> What the exercise asks
In the entries below, which lines run from the one containing "Share this joke!" to the one containing "quello di ispirarti"? Copy exactly those lines, ends included, and no others.

Saved data entries
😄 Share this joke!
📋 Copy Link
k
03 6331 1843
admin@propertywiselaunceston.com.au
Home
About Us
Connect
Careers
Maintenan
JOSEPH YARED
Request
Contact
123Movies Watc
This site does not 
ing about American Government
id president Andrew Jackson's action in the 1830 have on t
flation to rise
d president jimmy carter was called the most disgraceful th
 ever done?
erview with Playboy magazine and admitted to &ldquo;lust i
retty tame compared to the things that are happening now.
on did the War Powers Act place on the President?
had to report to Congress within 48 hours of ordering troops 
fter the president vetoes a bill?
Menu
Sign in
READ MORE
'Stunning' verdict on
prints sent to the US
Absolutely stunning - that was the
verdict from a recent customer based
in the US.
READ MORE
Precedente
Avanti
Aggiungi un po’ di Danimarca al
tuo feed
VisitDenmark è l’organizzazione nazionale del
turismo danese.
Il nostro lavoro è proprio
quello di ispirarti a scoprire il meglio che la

...

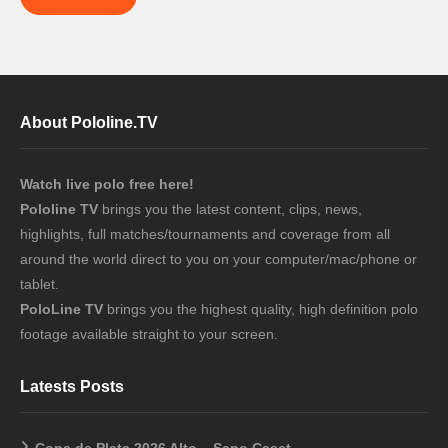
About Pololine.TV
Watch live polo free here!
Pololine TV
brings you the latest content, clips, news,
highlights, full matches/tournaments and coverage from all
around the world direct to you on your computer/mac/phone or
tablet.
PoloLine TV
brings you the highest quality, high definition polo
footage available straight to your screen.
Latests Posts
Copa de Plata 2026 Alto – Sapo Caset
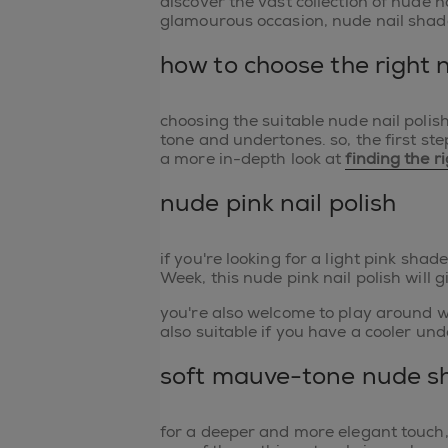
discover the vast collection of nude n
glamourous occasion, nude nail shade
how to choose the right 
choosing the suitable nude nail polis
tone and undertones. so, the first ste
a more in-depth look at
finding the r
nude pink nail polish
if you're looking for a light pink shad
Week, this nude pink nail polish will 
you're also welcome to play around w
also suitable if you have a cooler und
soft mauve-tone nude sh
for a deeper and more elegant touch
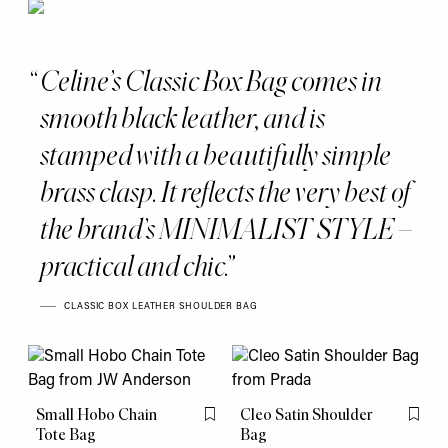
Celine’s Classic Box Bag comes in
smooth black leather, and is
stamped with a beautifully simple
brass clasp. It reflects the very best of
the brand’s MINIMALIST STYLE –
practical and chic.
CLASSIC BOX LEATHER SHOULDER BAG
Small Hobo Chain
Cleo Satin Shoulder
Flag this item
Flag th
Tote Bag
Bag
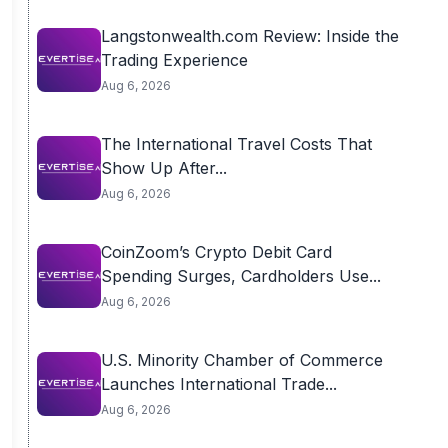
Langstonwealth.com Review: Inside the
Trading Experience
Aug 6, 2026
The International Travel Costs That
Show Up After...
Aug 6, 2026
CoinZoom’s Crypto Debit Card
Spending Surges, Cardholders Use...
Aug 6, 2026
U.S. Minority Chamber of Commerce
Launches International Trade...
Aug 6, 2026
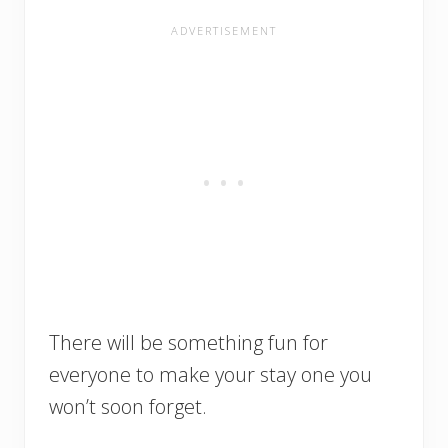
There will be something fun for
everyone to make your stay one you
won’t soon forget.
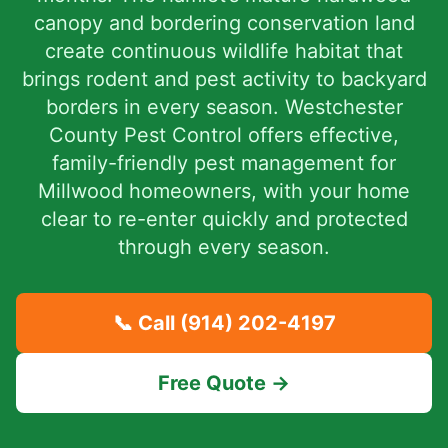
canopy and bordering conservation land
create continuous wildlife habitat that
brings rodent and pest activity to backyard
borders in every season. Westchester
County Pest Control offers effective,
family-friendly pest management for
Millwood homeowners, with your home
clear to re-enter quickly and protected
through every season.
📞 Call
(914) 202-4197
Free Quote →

==

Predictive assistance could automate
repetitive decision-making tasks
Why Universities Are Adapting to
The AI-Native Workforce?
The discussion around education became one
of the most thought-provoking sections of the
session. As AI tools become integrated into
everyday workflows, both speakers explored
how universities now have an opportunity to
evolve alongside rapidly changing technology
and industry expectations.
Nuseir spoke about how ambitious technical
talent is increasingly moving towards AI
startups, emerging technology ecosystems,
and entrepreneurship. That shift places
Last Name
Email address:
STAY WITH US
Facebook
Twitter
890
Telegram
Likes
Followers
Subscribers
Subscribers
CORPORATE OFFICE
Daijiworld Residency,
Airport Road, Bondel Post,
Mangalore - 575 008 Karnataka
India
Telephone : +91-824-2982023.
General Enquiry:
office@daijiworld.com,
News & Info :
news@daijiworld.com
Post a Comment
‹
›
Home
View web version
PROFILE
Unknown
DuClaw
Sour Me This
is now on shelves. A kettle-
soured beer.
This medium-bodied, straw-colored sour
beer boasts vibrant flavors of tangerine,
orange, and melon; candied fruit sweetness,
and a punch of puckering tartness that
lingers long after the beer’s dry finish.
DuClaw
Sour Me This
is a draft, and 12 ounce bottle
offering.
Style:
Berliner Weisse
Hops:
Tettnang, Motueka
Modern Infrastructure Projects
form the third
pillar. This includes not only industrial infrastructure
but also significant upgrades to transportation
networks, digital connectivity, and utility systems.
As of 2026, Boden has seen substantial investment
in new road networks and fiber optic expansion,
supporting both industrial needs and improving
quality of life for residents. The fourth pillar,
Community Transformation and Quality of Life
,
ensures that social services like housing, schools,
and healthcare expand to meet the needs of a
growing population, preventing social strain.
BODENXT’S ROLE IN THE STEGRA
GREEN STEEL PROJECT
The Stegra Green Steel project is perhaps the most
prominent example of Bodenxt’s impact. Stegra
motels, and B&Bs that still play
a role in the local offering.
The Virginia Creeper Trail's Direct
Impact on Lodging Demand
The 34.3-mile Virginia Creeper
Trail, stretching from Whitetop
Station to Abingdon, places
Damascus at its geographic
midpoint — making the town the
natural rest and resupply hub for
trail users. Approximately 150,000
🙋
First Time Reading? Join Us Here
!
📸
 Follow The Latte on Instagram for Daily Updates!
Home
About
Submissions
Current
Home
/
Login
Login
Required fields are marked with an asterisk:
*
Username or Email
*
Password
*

> Answer space
😄 Share this joke!
📋 Copy Link
k
03 6331 1843
admin@propertywiselaunceston.com.au
Home
About Us
Connect
Careers
Maintenan
JOSEPH YARED
Request
Contact
123Movies Watc
This site does not 
ing about American Government
id president Andrew Jackson's action in the 1830 have on t
flation to rise
d president jimmy carter was called the most disgraceful th
 ever done?
erview with Playboy magazine and admitted to &ldquo;lust i
retty tame compared to the things that are happening now.
on did the War Powers Act place on the President?
had to report to Congress within 48 hours of ordering troops 
fter the president vetoes a bill?
Menu
Sign in
READ MORE
'Stunning' verdict on
prints sent to the US
Absolutely stunning - that was the
verdict from a recent customer based
in the US.
READ MORE
Precedente
Avanti
Aggiungi un po’ di Danimarca al
tuo feed
VisitDenmark è l’organizzazione nazionale del
turismo danese.
Il nostro lavoro è proprio
quello di ispirarti a scoprire il meglio che la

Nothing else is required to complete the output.